Подали состав. Все набились в него, как в фильмах о гражданской войне. Уже поздно, чуть ли не полночь; мы с трудом нашли место в уголочке, поспали несколько часов. Открываю глаза – поезд еще стоит. “Он опять поспал немножко и опять взглянул в окошко”. Таким образом, с затяжными остановками, мы за двенадцать часов добрались до соседнего города Тяньцзиня, 100 с небольшим километров от столицы. Весь график движения был сбит этими хунвейбинскими составами.

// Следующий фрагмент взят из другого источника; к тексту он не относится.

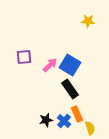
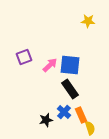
purple square: rotated 14 degrees counterclockwise
blue square: rotated 25 degrees counterclockwise
orange rectangle: moved 4 px right, 1 px down
blue cross: moved 9 px up
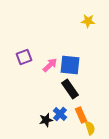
blue cross: moved 4 px left, 2 px down
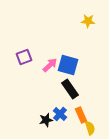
blue square: moved 2 px left; rotated 10 degrees clockwise
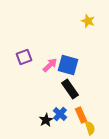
yellow star: rotated 16 degrees clockwise
black star: rotated 16 degrees counterclockwise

В Нанкине – первая запланированная остановка. Сразу на вокзале – приемный пункт. Мы показали наши студенческие удостоверения, получили направление в университет с разрешением оставаться сколько захотим. Вообще, жить во время путешествия нам приходилось по-разному. Как правило, даже не на кроватях спали: кое-где просто вынесли столы из аудиторий, накидали сено. Но в юности это не так важно, в любом положении хорошо спится. Есть приходилось что дают, в основном рис и чуть-чуть овощей, соленья какие-то. У нас были, конечно, карманные деньги: мы с Лялей – дочери (всё еще) привилегированного отца, у Раи папа – заведующий департаментом МИДа. То есть тоже не бедная девочка. Но мы решили сохранять революционную сознательность; будем питаться согласно тем нормам, какие существуют в институтских столовых. На половину юаня в день на человека. Вечером сводили бюджет, если перерасходовали, то на следующий день экономили.

Но вот мы прибыли в Шанхай, который был самым европеизированным городом в Китае. Здесь даже в простеньких кафе и магазинах продавали вкусные пирожные. Самое дорогое – с кремом – стоило всего 10 фыней, китайских копеек. Такое роскошество мы могли себе позволить: выпить кофе и съесть по пирожному. А нужно сказать, что летом 1965-го, за год до хунвейбинского путешествия, мы с Лялей и родителями были в Шанхае. Заходили в одно из лучших кафе на главной улице. Там царил старорежимный дух, всё изысканно. Я и предложила девочкам: “Давайте зайдем! Может, то кафе еще работает, удастся полакомиться”.

Были мы, как всегда, в полувоенной форме, с повязками. Единственное, у меня не было нормальной фуражки, поскольку отец никакого отношения к армии не имел, а достать фуражку было трудно. Волосы у меня тогда были пышные, торчали, как грива, и я их прятала под отцовской кепкой (светлые волосы вызывали подозрение, с чем мы уже столкнулись в Нанкине).

Так, в хунвейбинском облачении, мы и вошли в самое пижонское кафе Шанхая, поднялись на второй этаж. Видим, публика молодая, но какая-то странная. Все одеты вроде как принято, в синие кители, на головах кепки. Но полагалось китель застегивать наглухо и сидеть с прямой спиной. А они какие-то расслабленные, нога на ногу, курят, кители распахнуты, вороты рубашек видны. Нам-то было наплевать, мы же пришли кофе выпить и пирожные съесть, но публика заерзала. Начала как-то подбираться. Ножки складывают. Пуговички застегивают. Садятся ровно. На нас смотрят исподтишка. Ба! Они ж нас приняли за один из хунвейбинских патрулей, которые следили за моральным порядком, что-то вроде полиции нравов.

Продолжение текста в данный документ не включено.